Machine learning algorithm locates nearly all US solar panels

Stanford researchers have located almost all US solar panels by applying a machine learning algorithm to one billion satellite images. They identified the GPS locations of the solar panels as well as their sizes. By using publicly-available data, they identified factors that promote solar energy use. They also identified factors that discourage the use of solar energy.

The researchers wrote about their work in the journal Joule (citation below).

Solar energy involves capturing the Sun’s energy and converting it into electricity. We also use the term ‘solar power‘ with the same meaning.

Knowing who in American have installed solar panels on their roofs and why would be extremely useful. Specifically, useful for managing the country’s evolving electricity system. It would also help understand what barriers there are to greater use of renewable energy sources.

Until now, however, we have only had estimates of how many people use renewable energy.

Renewable energy is energy that originates from an everlasting source. In other words, that source, in a human timescale, never runs out. Wind energy, solar energy, and geothermal energy, for example, are renewable sources of energy. We never run out of wind, energy from the Sun, or the Earth’s internal heat.

Solar panels USA - image
Stanford scientists’ machine learning algorithm detected 1.47 million solar rooftop installations in the USA. (Image:

Scientists used a machine learning algorithm

To get more accurate numbers, researchers analyzed over one billion high-resolution satellite images. They used a machine learning algorithm that detected almost all the solar power installations in the contiguous forty-eight states.

According to their analysis, there are 1.47 million installations. This figure is significantly higher than two widely-recognized estimates.

The research team also integrated US Census plus other data with their solar catalog. This allowed them to identify factors that led to solar power adoption.

Study author, Ram Rajagopal, said:

“We can use recent advances in machine learning to know where all these assets are, which has been a huge question, and generate insights about where the grid is going and how we can help get it to a more beneficial place.”

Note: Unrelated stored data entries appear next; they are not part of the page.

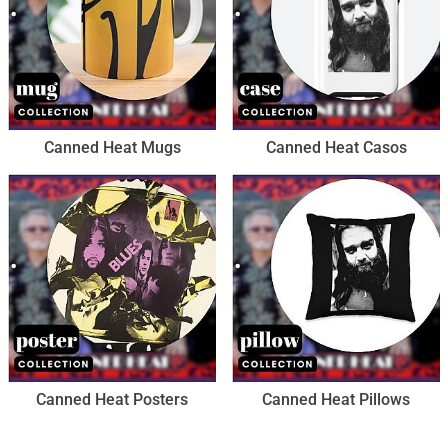
Canned Heat Mugs
Canned Heat Casos
Canned Heat Posters
Canned Heat Pillows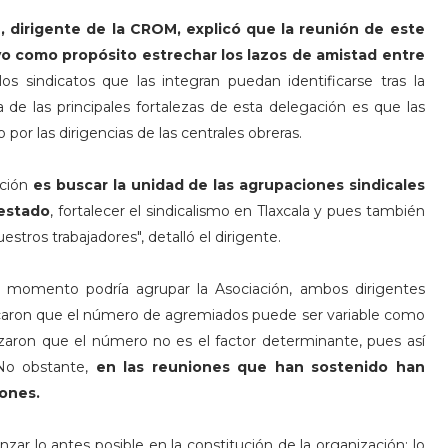
 dirigente de la CROM,
explicó que la reunión de este
vo como propósito estrechar los lazos de amistad entre
os sindicatos que las integran puedan identificarse tras la
 de las principales fortalezas de esta delegación es que las
or las dirigencias de las centrales obreras.
ación
es buscar la unidad de las agrupaciones sindicales
 estado
, fortalecer el sindicalismo en Tlaxcala y pues también
stros trabajadores", detalló el dirigente.
omento podría agrupar la Asociación, ambos dirigentes
ndicaron que el número de agremiados puede ser variable como
izaron que el número no es el factor determinante, pues así
 No obstante,
en las reuniones que han sostenido han
iones.
ar lo antes posible en la constitución de la organización; lo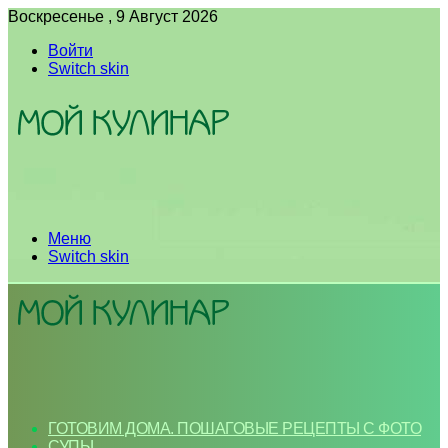
Воскресенье , 9 Август 2026
Войти
Switch skin
Меню
Switch skin
ГОТОВИМ ДОМА. ПОШАГОВЫЕ РЕЦЕПТЫ С ФОТО
СУПЫ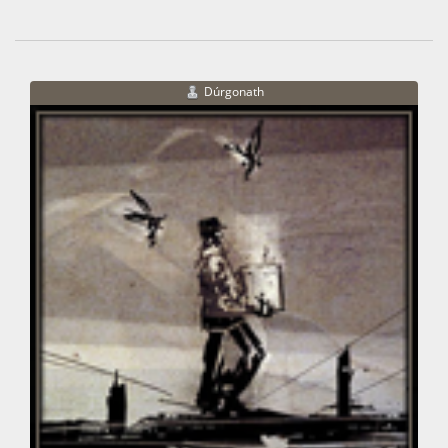
Dúrgonath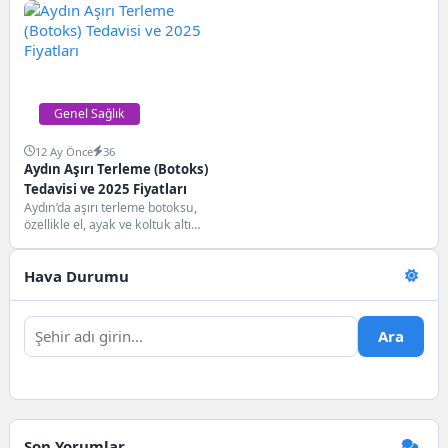
sağlığı ve güvenliği...
Diyarbakır’da nöroloji...
Genel Sağlık
12 Ay Önce
36
Aydın Aşırı Terleme (Botoks)
Tedavisi ve 2025 Fiyatları
Aydın’da aşırı terleme botoksu,
özellikle el, ayak ve koltuk altı
bölgesinde aşırı terleme sorunu
yaşayan...
Hava Durumu
Ara
Son Yorumlar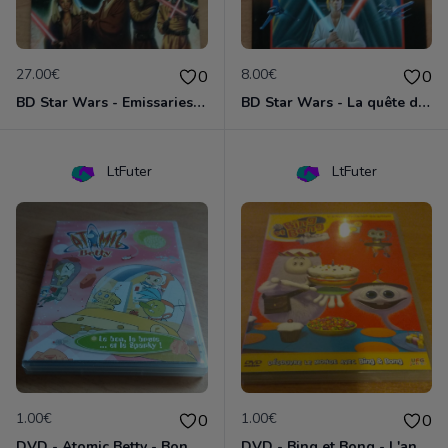
27.00€
8.00€
0
0
BD Star Wars - Emissaries to Malastare (VO)
BD Star Wars - La quête de Vador
LtFuter
LtFuter
1.00€
1.00€
0
0
DVD - Atomic Betty - Bon, brute et Sparky
DVD - Bing et Bong - L'anniversaire de Bong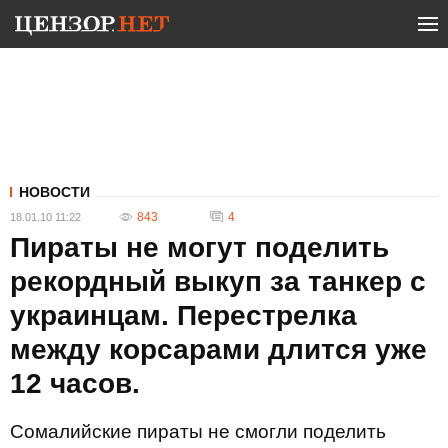
НОВОСТИ
843
4
18.01.10 11:22
Пираты не могут поделить
рекордный выкуп за танкер с
украинцам. Перестрелка
между корсарами длится уже
12 часов.
Сомалийские пираты не смогли поделить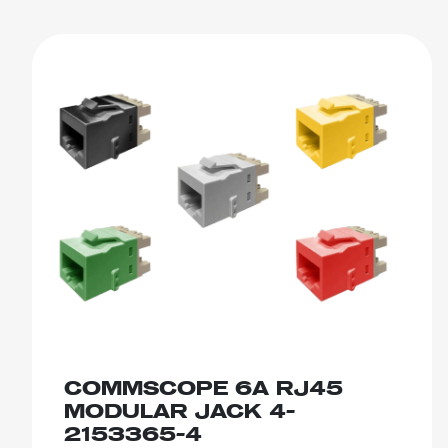
COMMSCOPE 6A RJ45
MODULAR JACK 4-
2153365-4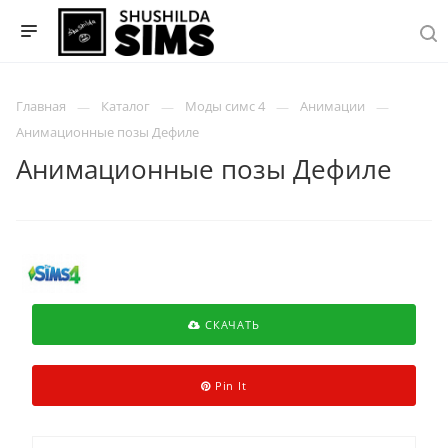
Главная
Каталог
Моды симс 4
Анимации
Анимационные позы Дефиле
Анимационные позы Дефиле
СКАЧАТЬ
Pin It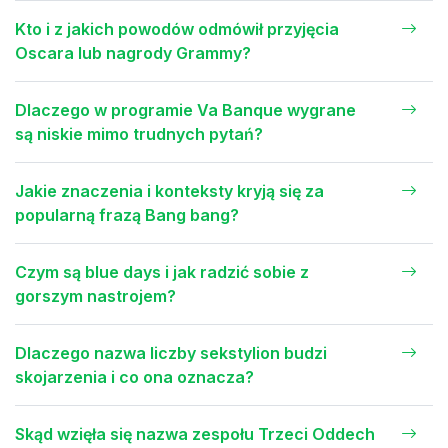
Kto i z jakich powodów odmówił przyjęcia
Oscara lub nagrody Grammy?
Dlaczego w programie Va Banque wygrane
są niskie mimo trudnych pytań?
Jakie znaczenia i konteksty kryją się za
popularną frazą Bang bang?
Czym są blue days i jak radzić sobie z
gorszym nastrojem?
Dlaczego nazwa liczby sekstylion budzi
skojarzenia i co ona oznacza?
Skąd wzięła się nazwa zespołu Trzeci Oddech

Rajagopal is an Associate Professor of Civil and Environmental Engineering at Stanford University. Prof. Rajagopal and Arun Majumdar, a Professor of Mechanical Engineering at Stanford, supervised the project.

Who opts to install solar panels?

The authors say their data could be useful to regulators and utilities. It could also be useful to solar panel marketers and other stakeholders.

If electricity providers know how many solar panels there are in an area, they can more easily balance supply and demand. Balancing the supply and demand of utilities is the key to reliability.

Their data highlights not only the drivers of solar deployment but also the barriers. They found that, for example, household income is an important factor, but only to a point.

Income quickly stops playing much of a role in households’ decisions when annual income is above $150,000. In other words, income helps determine whether people install solar panels if the household earns $150,000 or less per year. Income is less of a driver among wealthier households.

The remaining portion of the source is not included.